Now, AT&T and Time Warner are pointing to targeted advertising as a major benefit of their proposed $85 billion merger. Jeffrey L. Bewkes, the chief executive of Time Warner, and Randall L. Stephenson, AT&T’s chief executive, highlighted the vast trove of consumer data their combined companies would have in a call with investors on Monday, and its usefulness for both marketers and consumers.
Viewers, with new subscription options, could enjoy fewer interruptions and see ads for “the products you’re interested in, not the ones you don’t need to see,” Mr. Bewkes said. National advertisers would presumably pay more to reach them and have an alternative to spending on Google and Facebook.
Targeted advertising has become commonplace on streaming services like Hulu or platforms like YouTube, where, for example, women in their 20s may see ads for birth control, pregnancy tests or certain movie trailers.

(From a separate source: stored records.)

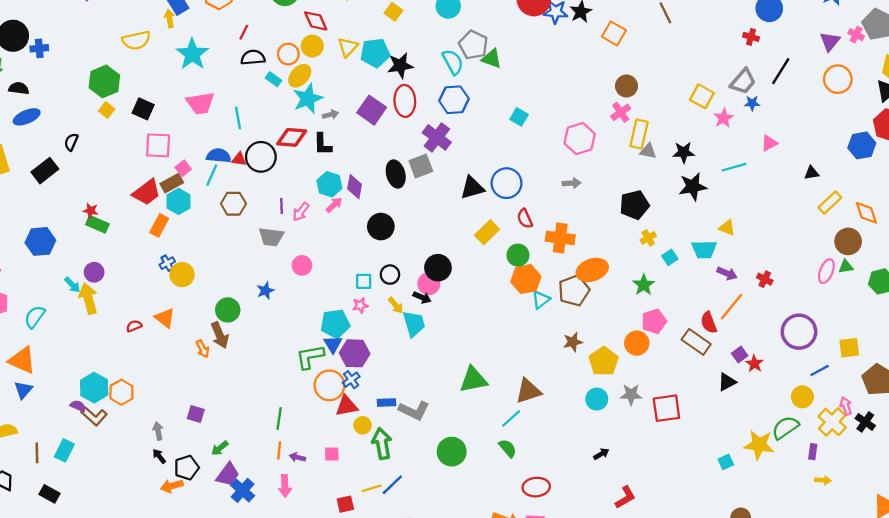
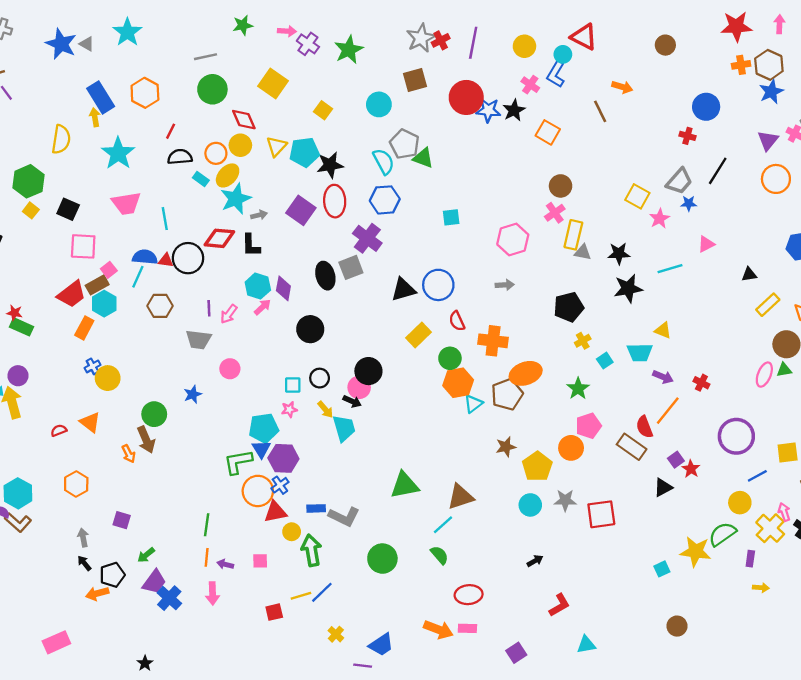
yellow semicircle: (136, 40) -> (61, 139), turned -68
cyan square: (519, 117) -> (451, 217), turned -36
orange hexagon: (121, 392) -> (76, 484), moved

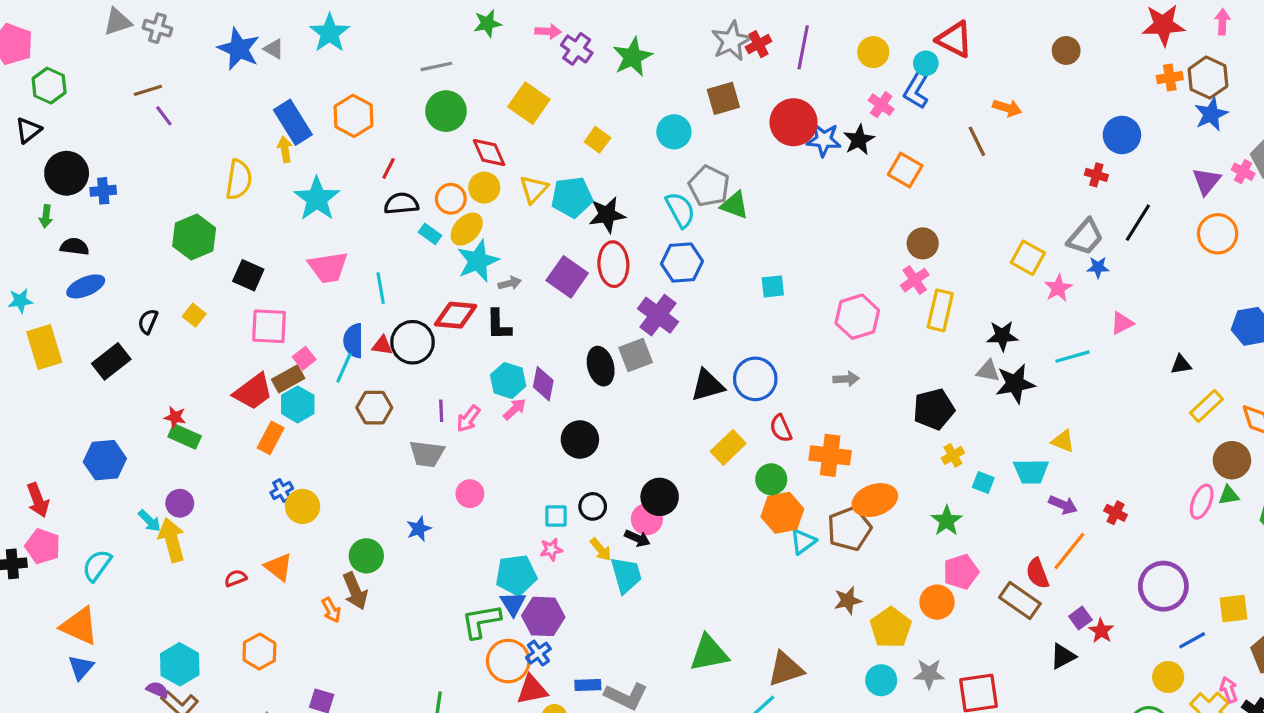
yellow square: (31, 210) -> (194, 315), moved
gray triangle: (583, 252) -> (988, 371), moved
blue semicircle: (145, 257) -> (354, 341), turned -95
cyan square: (605, 361) -> (983, 483), turned -35

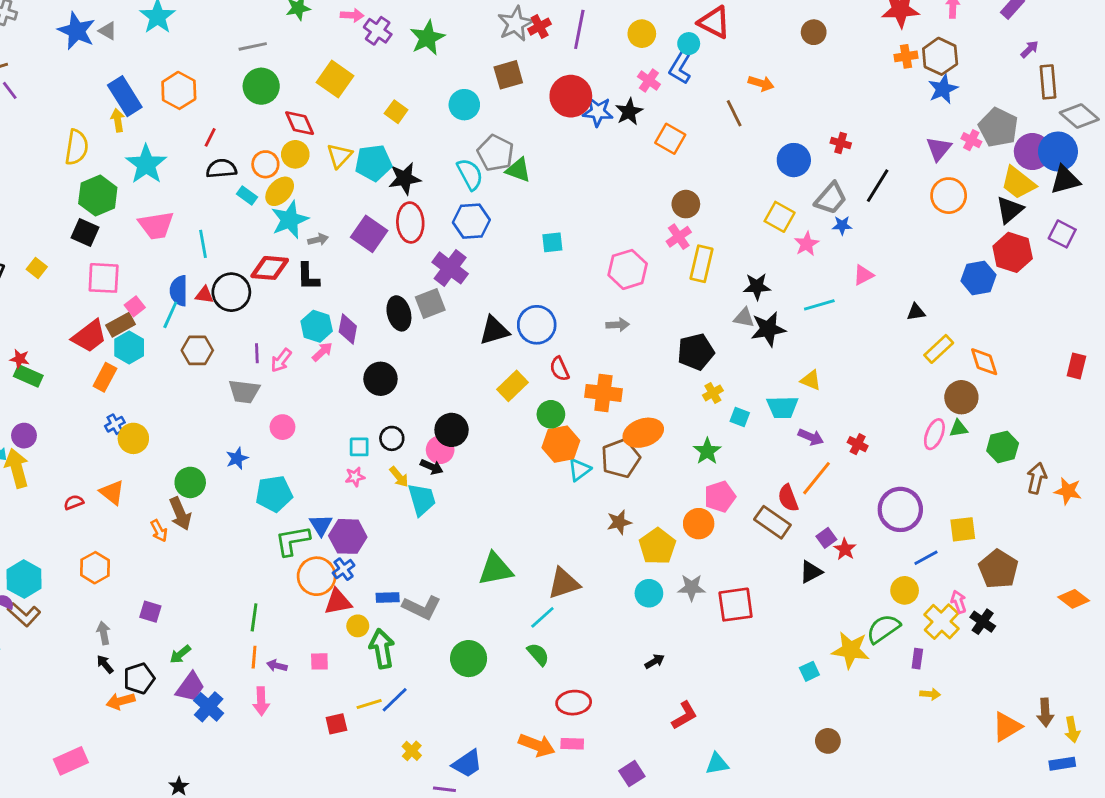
blue circle: (1122, 135) -> (794, 160), moved
green hexagon: (194, 237) -> (98, 196), moved
cyan pentagon: (516, 575) -> (274, 494), moved

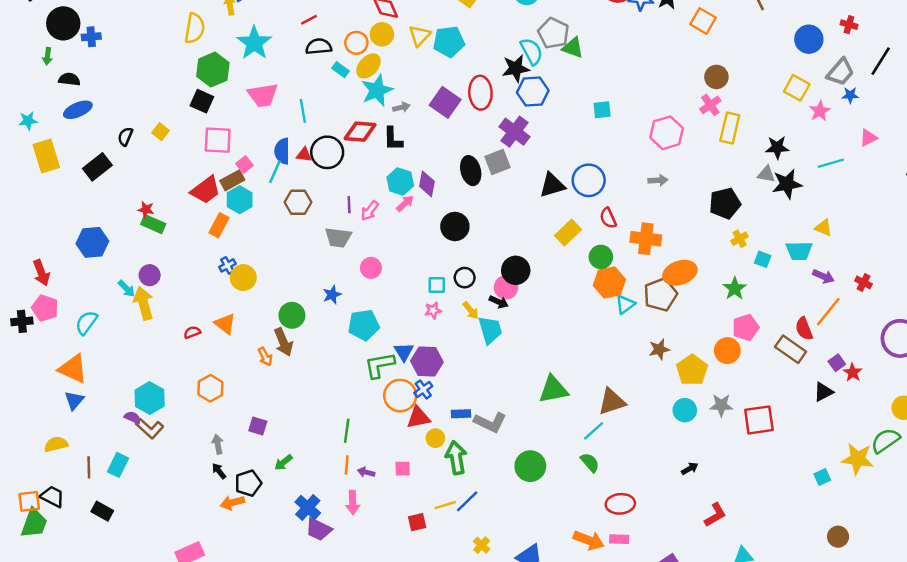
red line: (210, 137) -> (309, 20), turned 35
black star: (405, 178) -> (516, 68), moved
purple trapezoid: (190, 687) -> (319, 529), moved, turned 80

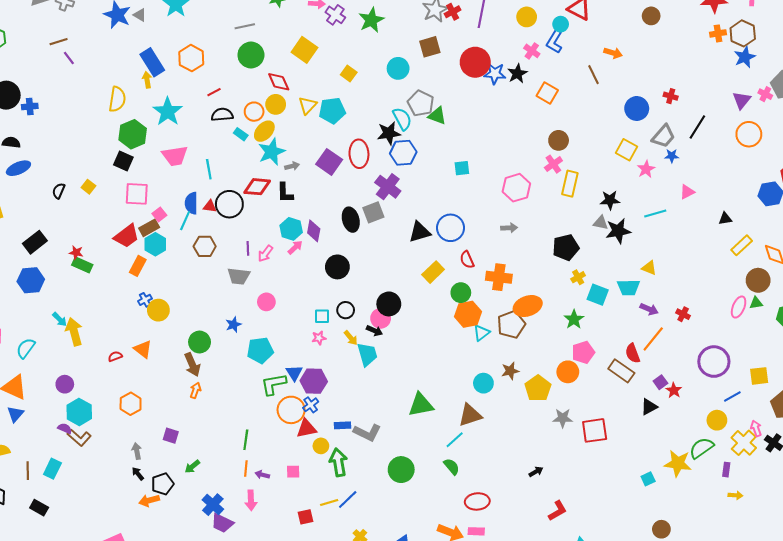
black rectangle: (97, 167) -> (35, 242), moved
cyan square: (763, 259) -> (598, 295), size x1.5
purple circle: (150, 275) -> (65, 384), moved
orange arrow: (265, 357) -> (195, 390), moved, turned -133
cyan circle: (685, 410) -> (483, 383), moved

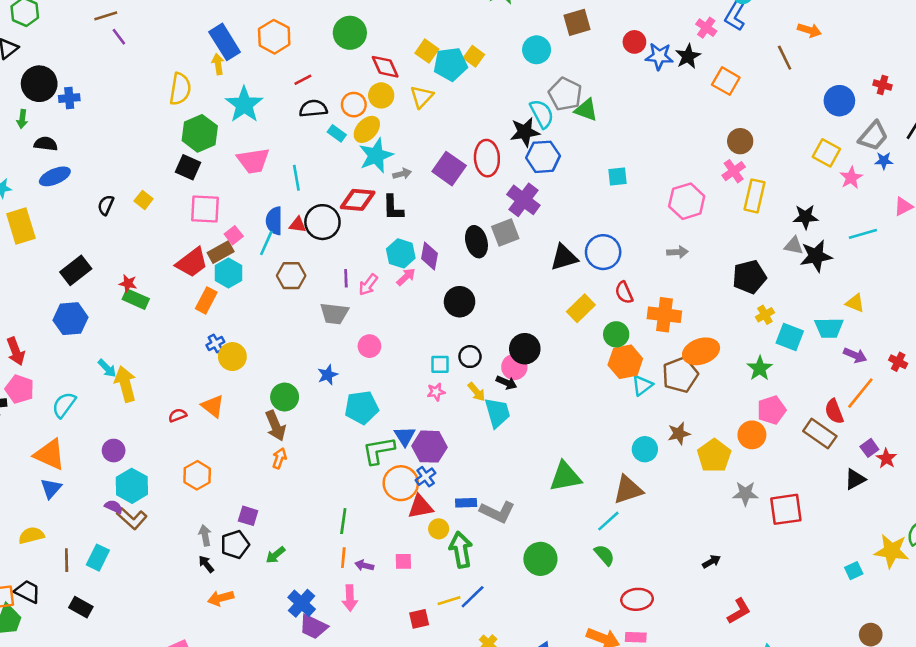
yellow square: (304, 50) -> (427, 51), moved, size x0.7
red circle: (475, 62) -> (634, 42), size x0.6
cyan pentagon: (332, 111) -> (450, 64), moved
black pentagon: (162, 484) -> (235, 545), moved

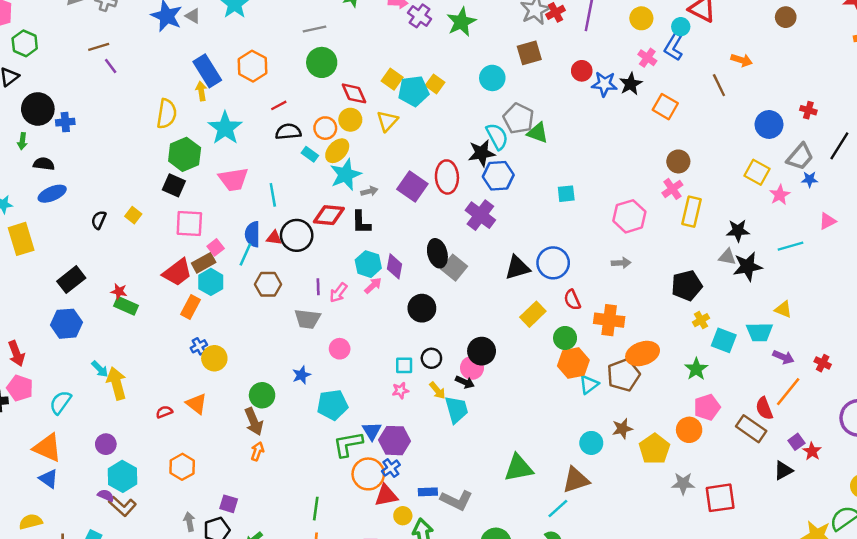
gray square: (505, 233) -> (454, 268), moved, turned -30
blue triangle: (51, 488) -> (49, 479), turned -36

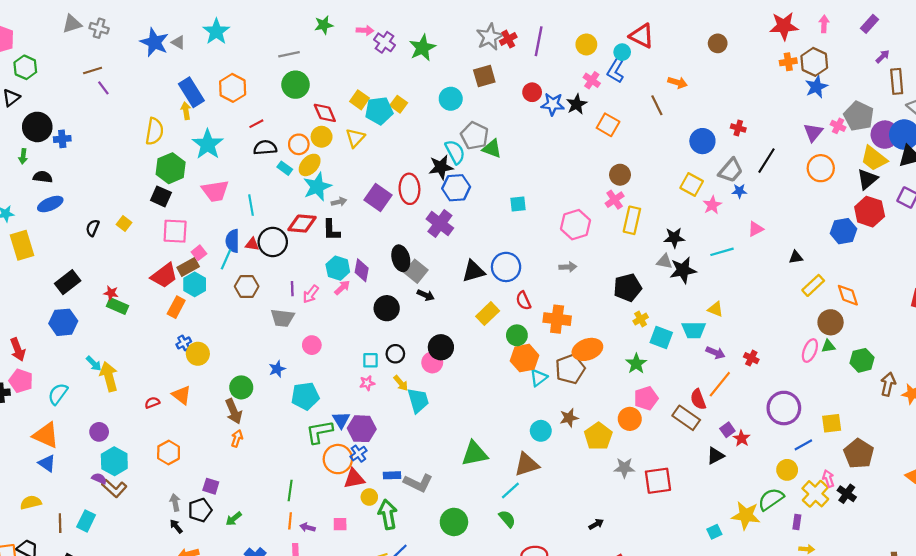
black arrow: (465, 382) -> (426, 295), moved

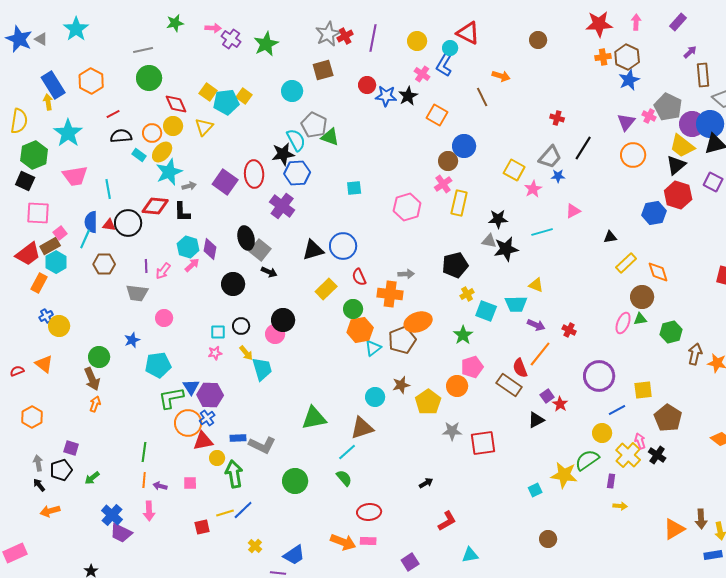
blue circle: (702, 141) -> (464, 146), moved
gray arrow: (568, 267) -> (406, 274), moved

Advertisers hope things could potentially move even beyond that on TV, with people seeing ads based on, for instance, their location or individual interests, much like what happens on the internet. Still, skepticism over whether the AT&T-Time Warner merger will normalize the practice for traditional TV is rife within the ad industry.
* The Question: The individualized Illinois political campaign ads of the future?